她突然想起他们的初见,他额头在流血,却还对她微微一笑,他没让她掏医药费,还安慰她说没事。文景夏问她为什么那么爱他,她说,因为他对她好。其实她只不过是个被生活打磨的失去了太多温暖的姑娘,她太渴望被爱,也太渴望被人呵护的感觉。所以她爱沈留苏,爱到义无反顾,爱到愿意失去自我。可他却退却了,却害怕了她急于想献给他的真心。
原来这世上的感情,并不是一味的给予就行。
和覃焕结婚的时候,她提出要省略那一段问话,什么愿不愿意照顾对方生老病死,什么愿不愿意甘苦与共,真是滑稽的可笑。
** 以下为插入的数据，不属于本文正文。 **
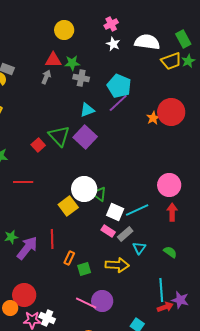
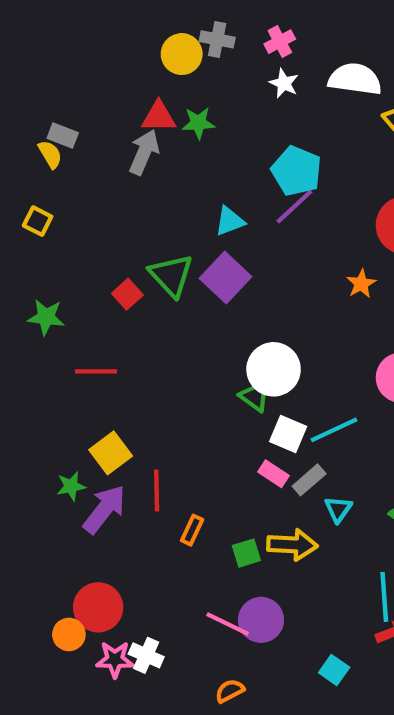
gray arrow: (46, 77) -> (144, 152), size x1.5
gray cross: (81, 78) -> (217, 39), moved
orange star: (153, 118) -> (361, 284), moved
white circle: (84, 189) -> (274, 369), moved
yellow square: (68, 206) -> (111, 453), moved
green square: (84, 269) -> (246, 553), moved

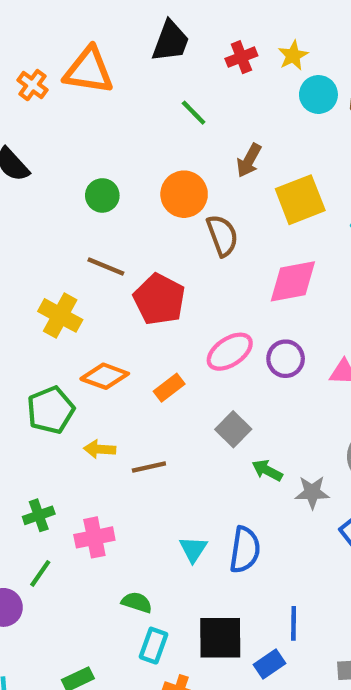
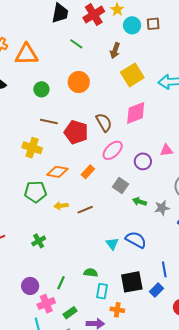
red cross: (241, 57) -> (94, 15), size x1.5
orange triangle: (89, 71) -> (26, 54), moved
brown arrow: (249, 160) -> (115, 51), moved
brown semicircle: (222, 235) -> (104, 122), moved
purple circle: (286, 359) -> (143, 161), moved
green pentagon: (51, 410) -> (35, 192), turned 30
pink cross: (94, 537) -> (46, 304), moved
blue semicircle: (245, 550) -> (136, 240), turned -60
green line: (40, 573) -> (61, 283), moved

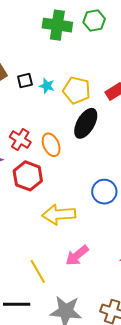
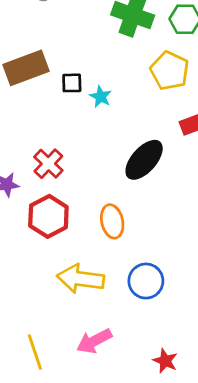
yellow pentagon: (77, 90) -> (170, 71), moved
orange ellipse: (51, 145) -> (112, 221), moved
blue circle: (104, 192) -> (146, 281), moved

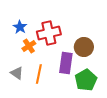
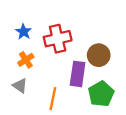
orange cross: (29, 46) -> (26, 60), moved
orange line: (39, 74) -> (53, 99), moved

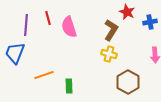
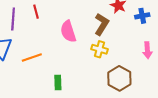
pink semicircle: (69, 27) -> (68, 31), moved
orange line: (44, 75) -> (32, 58), moved

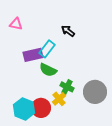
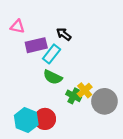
black arrow: (68, 31) -> (64, 34), moved
purple rectangle: (33, 55) -> (36, 45), moved
yellow cross: (59, 99) -> (85, 90), moved

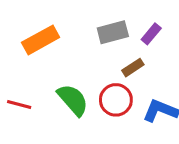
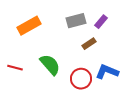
red circle: (116, 100) -> (81, 79), moved

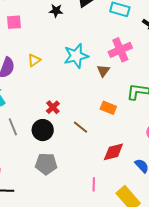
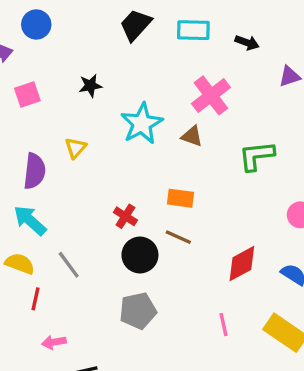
black star: (56, 11) -> (90, 86), moved
brown triangle: (103, 71) -> (192, 136), turned -32
orange rectangle: (108, 108) -> (181, 198), moved
black circle: (43, 130) -> (140, 255), moved

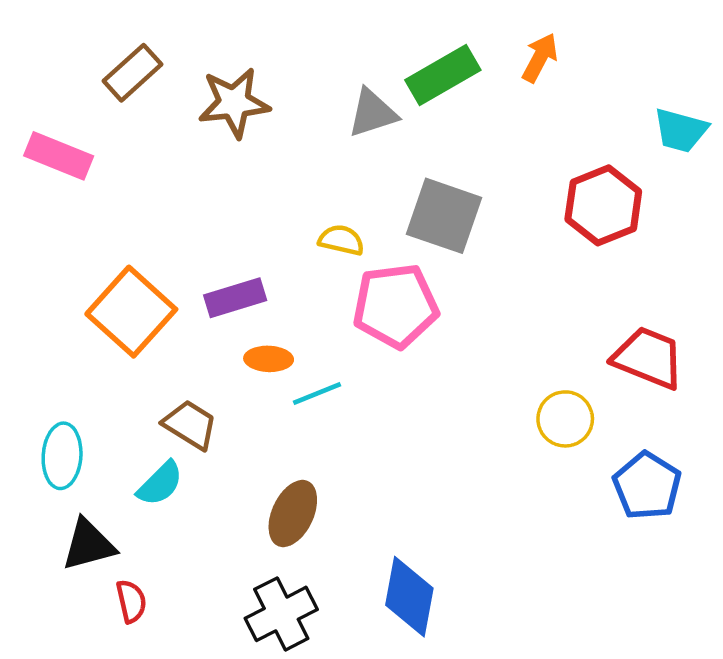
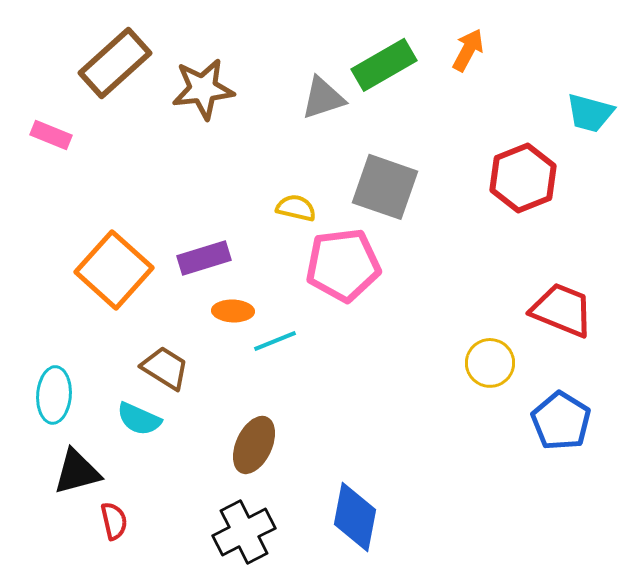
brown rectangle: (132, 73) -> (115, 63), size x1.4
pink rectangle: (59, 156) -> (51, 135), size x0.7
cyan semicircle: (160, 484) -> (139, 419), turned 69

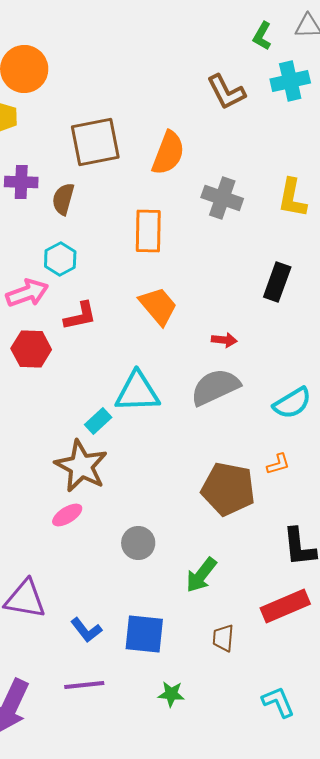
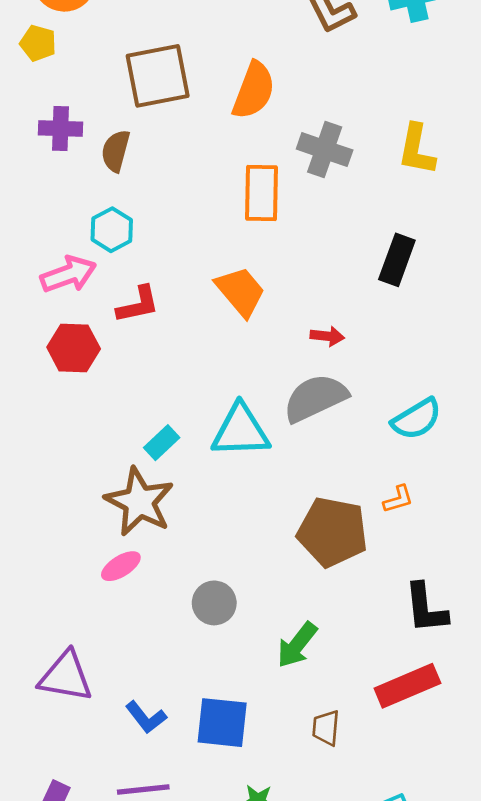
orange rectangle: (148, 231) -> (262, 193), moved
cyan triangle: (137, 392) -> (240, 431), moved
而更可笑的是,她处心积虑导演的戏码竟然压根没通知到男主角?那她和覃焕结婚的意义是什么?仅仅为了给自己一个了断,或者逃离一座城池?
江缇当夜没回家,跑去莫海伦那里借宿。
莫海伦正睡得迷迷糊糊,跑来开门,却还不忘八卦一下:“怎么?和男朋友吵架了?反正他又不在上海,怎么连家都不回了?”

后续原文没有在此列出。